John 3:1 Now there was a Pharisee, a man named Nicodemus who was a member of the Jewish ruling council. 2 He came to Jesus at night and said, “Rabbi, we know that you are a teacher who has come from God. For no one could perform the signs you are doing if God were not with him.”
3 Jesus replied, “Very truly I tell you, no one can see the kingdom of God unless they are born again.”
4 “How can someone be born when they are old?” Nicodemus asked. “Surely they cannot enter a second time into their mother’s womb to be born!”
5 Jesus answered, “Very truly I tell you, no one can enter the kingdom of God unless they are born of water and the Spirit. 6 Flesh gives birth to flesh, but the Spirit gives birth to spirit. 7 You should not be surprised at my saying, ‘You must be born again.’ 8 The wind blows wherever it pleases. You hear its sound, but you cannot tell where it comes from or where it is going. So it is with everyone born of the Spirit.”
Nicodemus is an important man who comes to Jesus at night to conceal his interest. Jesus’ signs are compelling and so he wants to find out more about the kingdom. In response, Jesus both reveals and conceals the way into the kingdom: a kind of ‘birth’ is required.
The adverb Jesus uses to describe this ‘birth’ can refer to time (born again) or place (born from above). The implication here is that the source of ‘birth’ is divine. God is ‘above’ in heaven. This ‘second’ birth is different to the physical ‘first’ birth, and therefore super-natural. And besides, birth is not something to be ‘controlled’– it just happens, to both the mother and the child. But it’s all a bit of a puzzle for Nicodemus.
In a clarification that continues to both reveal and conceal, Jesus says that this birth must be both of water and of Spirit (v5-8). Some say that Jesus’ words here mean that to properly enter the kingdom a Christian must be spiritually born and baptised in water, as per the typical practice of the early Christian church. But I do not find this interpretation compelling.
The only baptism yet introduced in this gospel is John’s water baptism of repentance– not the fully orbed Christian practice– so we must be careful not to put too much sacramental weight on these words. Old Testament usage would infuse ‘water and Spirit’ with the meaning that God would act for the cleansing of his people (see for example, Ezekiel 36:25-27). The reference to Spirit must refer to the Holy Spirit because of what follows in verse 6, where the contrast with flesh (sarx: human sinfulness) requires the externally sourced Holy Spirit of God for regeneration.

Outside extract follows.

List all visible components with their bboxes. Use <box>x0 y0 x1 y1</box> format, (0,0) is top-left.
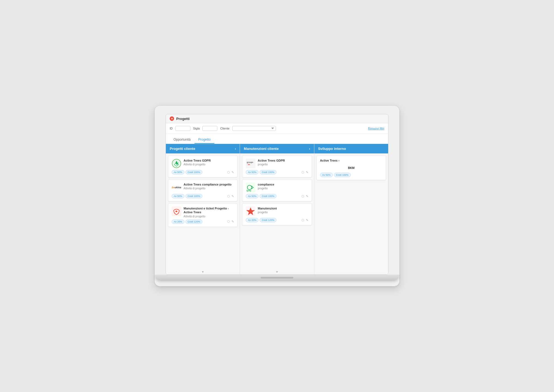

So gathering up all these observations, Nicodemus was being told that a spiritual experience of regeneration is needed in order to enter the kingdom of God. This will involve a desire for purification from sin (water) and the divine action of God (Spirit). Wind/breath/Spirit are all the same word in Greek and so, like the wind, this unseen birth is both real and uncontrollable. God gives this Spiritual birth to whomever he pleases.
Nicodemus is surely frustrated but all this. He seeks a way into the kingdom of God– “how do I get it?” “What do I need to do?” But Jesus says that a person is born of the kingdom. It is only seen by those born of it, of water and the Spirit.
Father, thank you for the evidence of Spiritual rebirth. May my life continually and increasingly demonstrate this unseen birth to the world. Amen.